_Requirement_: Restate every record word for word, without the pictures.

_Exercise materials_:

_ _ _ _

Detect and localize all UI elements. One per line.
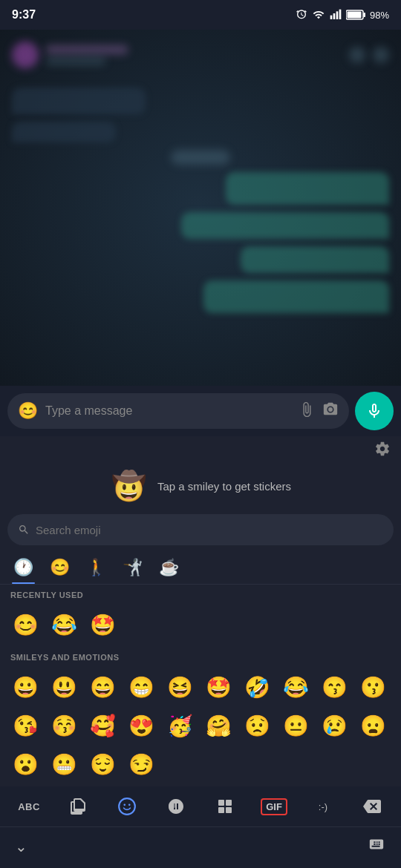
sticker-banner: 🤠 Tap a smiley to get stickers [0, 461, 401, 514]
nav-chevron-down[interactable]: ⌄ [15, 838, 27, 855]
emoji-keyboard-button[interactable] [102, 786, 151, 826]
emoji-cell[interactable]: 😆 [160, 668, 199, 706]
kaomoji-button[interactable]: :-) [299, 786, 348, 826]
keyboard-abc-button[interactable]: ABC [4, 786, 53, 826]
search-input[interactable] [36, 524, 383, 536]
smileys-label: SMILEYS AND EMOTIONS [0, 647, 401, 665]
emoji-cell[interactable]: 😬 [45, 745, 83, 783]
camera-icon[interactable] [322, 401, 339, 421]
emoji-cell[interactable]: 😍 [122, 706, 160, 745]
emoji-active-icon [117, 797, 137, 816]
svg-rect-12 [218, 807, 224, 813]
alarm-icon [296, 9, 307, 21]
wifi-icon [312, 9, 325, 21]
category-tabs: 🕐 😊 🚶 🤺 ☕ [0, 551, 401, 585]
svg-rect-5 [363, 13, 365, 17]
emoji-cell[interactable]: 😮 [6, 745, 45, 783]
emoji-cell[interactable]: 😟 [238, 706, 276, 745]
svg-rect-6 [347, 12, 361, 19]
message-placeholder: Type a message [45, 404, 291, 418]
smileys-grid: 😀 😃 😄 😁 😆 🤩 🤣 😂 😙 😗 😘 😚 🥰 😍 🥳 🤗 😟 😐 😢 😦 … [0, 665, 401, 786]
sticker-button[interactable] [151, 786, 200, 826]
status-icons: 98% [296, 9, 389, 21]
bottom-nav: ⌄ [0, 826, 401, 865]
tab-activity[interactable]: 🤺 [115, 551, 150, 584]
status-bar: 9:37 98% [0, 0, 401, 30]
tab-food[interactable]: ☕ [151, 551, 186, 584]
emoji-cell[interactable]: 🤗 [199, 706, 238, 745]
emoji-cell[interactable]: 😂 [45, 605, 83, 644]
sticker-text: Tap a smiley to get stickers [157, 480, 291, 493]
emoji-cell[interactable]: 😙 [315, 668, 353, 706]
emoji-cell[interactable]: 😦 [353, 706, 392, 745]
recently-used-label: RECENTLY USED [0, 585, 401, 602]
emoji-cell[interactable]: 😃 [45, 668, 83, 706]
smiley-cat-icon: 😊 [50, 558, 70, 577]
emoji-cell[interactable]: 🤣 [238, 668, 276, 706]
gif-button[interactable]: GIF [250, 786, 299, 826]
keyboard-toolbar: ABC GIF :-) [0, 786, 401, 826]
keyboard-toprow [0, 436, 401, 461]
gif-label: GIF [261, 798, 287, 815]
emoji-cell[interactable]: 🤩 [83, 605, 122, 644]
emoji-cell[interactable]: 😊 [6, 605, 45, 644]
attach-icon[interactable] [299, 401, 315, 421]
emoji-cell[interactable]: 😄 [83, 668, 122, 706]
clipboard-button[interactable] [53, 786, 102, 826]
emoji-cell[interactable]: 🥳 [160, 706, 199, 745]
sticker-icon [167, 798, 185, 815]
emoji-cell[interactable]: 😏 [122, 745, 160, 783]
delete-button[interactable] [348, 786, 397, 826]
clipboard-icon [69, 798, 87, 815]
bitmoji-button[interactable] [200, 786, 250, 826]
mic-button[interactable] [355, 392, 394, 430]
search-input-wrap[interactable] [7, 514, 394, 545]
emoji-cell[interactable]: 😂 [276, 668, 315, 706]
emoji-cell[interactable]: 🤩 [199, 668, 238, 706]
settings-icon[interactable] [374, 441, 391, 461]
tab-recent[interactable]: 🕐 [6, 551, 41, 584]
recently-used-grid: 😊 😂 🤩 [0, 602, 401, 647]
search-row [0, 514, 401, 551]
search-icon [18, 524, 30, 536]
emoji-cell[interactable]: 🥰 [83, 706, 122, 745]
tab-smileys[interactable]: 😊 [42, 551, 77, 584]
food-icon: ☕ [159, 558, 179, 577]
emoji-cell[interactable]: 😚 [45, 706, 83, 745]
svg-rect-0 [330, 16, 333, 19]
bitmoji-icon [216, 798, 234, 815]
abc-label: ABC [18, 801, 40, 812]
svg-point-9 [128, 804, 131, 806]
tab-people[interactable]: 🚶 [79, 551, 114, 584]
svg-point-7 [119, 798, 135, 815]
person-icon: 🚶 [86, 558, 106, 577]
svg-rect-11 [226, 800, 232, 806]
delete-icon [363, 798, 381, 815]
kaomoji-label: :-) [319, 801, 327, 812]
input-bar: 😊 Type a message [0, 386, 401, 436]
emoji-cell[interactable]: 😁 [122, 668, 160, 706]
nav-keyboard-icon[interactable] [367, 836, 386, 857]
svg-rect-2 [336, 11, 339, 19]
clock-icon: 🕐 [13, 558, 33, 577]
emoji-keyboard: 🤠 Tap a smiley to get stickers 🕐 😊 🚶 🤺 ☕… [0, 436, 401, 826]
svg-rect-13 [226, 807, 232, 813]
activity-icon: 🤺 [123, 558, 143, 577]
emoji-cell[interactable]: 😐 [276, 706, 315, 745]
battery-percent: 98% [370, 10, 389, 21]
battery-icon [346, 10, 365, 20]
emoji-cell[interactable]: 😢 [315, 706, 353, 745]
svg-rect-1 [333, 13, 336, 19]
emoji-cell[interactable]: 😀 [6, 668, 45, 706]
svg-point-8 [123, 804, 125, 806]
emoji-cell[interactable]: 😗 [353, 668, 392, 706]
svg-rect-10 [218, 800, 224, 806]
emoji-toggle-icon[interactable]: 😊 [18, 401, 38, 421]
emoji-cell[interactable]: 😌 [83, 745, 122, 783]
signal-icon [330, 9, 342, 21]
chat-area [0, 30, 401, 386]
emoji-cell[interactable]: 😘 [6, 706, 45, 745]
status-time: 9:37 [12, 8, 36, 22]
message-input-field[interactable]: 😊 Type a message [7, 393, 349, 429]
sticker-icon[interactable]: 🤠 [110, 467, 149, 505]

_ _ _ _

_Written response_:
Detect and localize all UI elements. One per line.
sticker-banner: 🤠 Tap a smiley to get stickers [0, 461, 401, 514]
nav-chevron-down[interactable]: ⌄ [15, 838, 27, 855]
emoji-keyboard-button[interactable] [102, 786, 151, 826]
emoji-cell[interactable]: 😆 [160, 668, 199, 706]
kaomoji-button[interactable]: :-) [299, 786, 348, 826]
keyboard-abc-button[interactable]: ABC [4, 786, 53, 826]
search-input[interactable] [36, 524, 383, 536]
smileys-label: SMILEYS AND EMOTIONS [0, 647, 401, 665]
emoji-cell[interactable]: 😬 [45, 745, 83, 783]
camera-icon[interactable] [322, 401, 339, 421]
emoji-cell[interactable]: 😍 [122, 706, 160, 745]
emoji-active-icon [117, 797, 137, 816]
svg-rect-12 [218, 807, 224, 813]
alarm-icon [296, 9, 307, 21]
wifi-icon [312, 9, 325, 21]
category-tabs: 🕐 😊 🚶 🤺 ☕ [0, 551, 401, 585]
svg-rect-5 [363, 13, 365, 17]
emoji-cell[interactable]: 😮 [6, 745, 45, 783]
emoji-cell[interactable]: 😟 [238, 706, 276, 745]
svg-rect-6 [347, 12, 361, 19]
message-placeholder: Type a message [45, 404, 291, 418]
smileys-grid: 😀 😃 😄 😁 😆 🤩 🤣 😂 😙 😗 😘 😚 🥰 😍 🥳 🤗 😟 😐 😢 😦 … [0, 665, 401, 786]
sticker-button[interactable] [151, 786, 200, 826]
status-icons: 98% [296, 9, 389, 21]
bottom-nav: ⌄ [0, 826, 401, 865]
tab-activity[interactable]: 🤺 [115, 551, 150, 584]
status-bar: 9:37 98% [0, 0, 401, 30]
tab-food[interactable]: ☕ [151, 551, 186, 584]
emoji-cell[interactable]: 🤗 [199, 706, 238, 745]
emoji-cell[interactable]: 😂 [45, 605, 83, 644]
sticker-text: Tap a smiley to get stickers [157, 480, 291, 493]
emoji-cell[interactable]: 😙 [315, 668, 353, 706]
emoji-cell[interactable]: 😦 [353, 706, 392, 745]
recently-used-label: RECENTLY USED [0, 585, 401, 602]
emoji-cell[interactable]: 😃 [45, 668, 83, 706]
smiley-cat-icon: 😊 [50, 558, 70, 577]
emoji-cell[interactable]: 🤣 [238, 668, 276, 706]
gif-button[interactable]: GIF [250, 786, 299, 826]
keyboard-toolbar: ABC GIF :-) [0, 786, 401, 826]
keyboard-toprow [0, 436, 401, 461]
gif-label: GIF [261, 798, 287, 815]
emoji-cell[interactable]: 🤩 [83, 605, 122, 644]
emoji-cell[interactable]: 😊 [6, 605, 45, 644]
attach-icon[interactable] [299, 401, 315, 421]
emoji-cell[interactable]: 😄 [83, 668, 122, 706]
clipboard-button[interactable] [53, 786, 102, 826]
emoji-cell[interactable]: 🥳 [160, 706, 199, 745]
sticker-icon [167, 798, 185, 815]
emoji-cell[interactable]: 😏 [122, 745, 160, 783]
delete-button[interactable] [348, 786, 397, 826]
clipboard-icon [69, 798, 87, 815]
bitmoji-button[interactable] [200, 786, 250, 826]
mic-button[interactable] [355, 392, 394, 430]
search-input-wrap[interactable] [7, 514, 394, 545]
emoji-cell[interactable]: 😂 [276, 668, 315, 706]
emoji-cell[interactable]: 🤩 [199, 668, 238, 706]
settings-icon[interactable] [374, 441, 391, 461]
tab-recent[interactable]: 🕐 [6, 551, 41, 584]
recently-used-grid: 😊 😂 🤩 [0, 602, 401, 647]
search-row [0, 514, 401, 551]
search-icon [18, 524, 30, 536]
emoji-cell[interactable]: 🥰 [83, 706, 122, 745]
tab-smileys[interactable]: 😊 [42, 551, 77, 584]
food-icon: ☕ [159, 558, 179, 577]
emoji-cell[interactable]: 😚 [45, 706, 83, 745]
svg-rect-0 [330, 16, 333, 19]
bitmoji-icon [216, 798, 234, 815]
abc-label: ABC [18, 801, 40, 812]
svg-point-9 [128, 804, 131, 806]
tab-people[interactable]: 🚶 [79, 551, 114, 584]
svg-point-7 [119, 798, 135, 815]
person-icon: 🚶 [86, 558, 106, 577]
svg-rect-11 [226, 800, 232, 806]
delete-icon [363, 798, 381, 815]
kaomoji-label: :-) [319, 801, 327, 812]
input-bar: 😊 Type a message [0, 386, 401, 436]
emoji-cell[interactable]: 😁 [122, 668, 160, 706]
nav-keyboard-icon[interactable] [367, 836, 386, 857]
svg-rect-2 [336, 11, 339, 19]
clock-icon: 🕐 [13, 558, 33, 577]
emoji-keyboard: 🤠 Tap a smiley to get stickers 🕐 😊 🚶 🤺 ☕… [0, 436, 401, 826]
svg-rect-13 [226, 807, 232, 813]
activity-icon: 🤺 [123, 558, 143, 577]
emoji-cell[interactable]: 😐 [276, 706, 315, 745]
battery-percent: 98% [370, 10, 389, 21]
battery-icon [346, 10, 365, 20]
emoji-cell[interactable]: 😢 [315, 706, 353, 745]
svg-rect-1 [333, 13, 336, 19]
emoji-cell[interactable]: 😀 [6, 668, 45, 706]
svg-point-8 [123, 804, 125, 806]
emoji-cell[interactable]: 😗 [353, 668, 392, 706]
svg-rect-10 [218, 800, 224, 806]
emoji-toggle-icon[interactable]: 😊 [18, 401, 38, 421]
emoji-cell[interactable]: 😌 [83, 745, 122, 783]
signal-icon [330, 9, 342, 21]
chat-area [0, 30, 401, 386]
emoji-cell[interactable]: 😘 [6, 706, 45, 745]
status-time: 9:37 [12, 8, 36, 22]
message-input-field[interactable]: 😊 Type a message [7, 393, 349, 429]
sticker-icon[interactable]: 🤠 [110, 467, 149, 505]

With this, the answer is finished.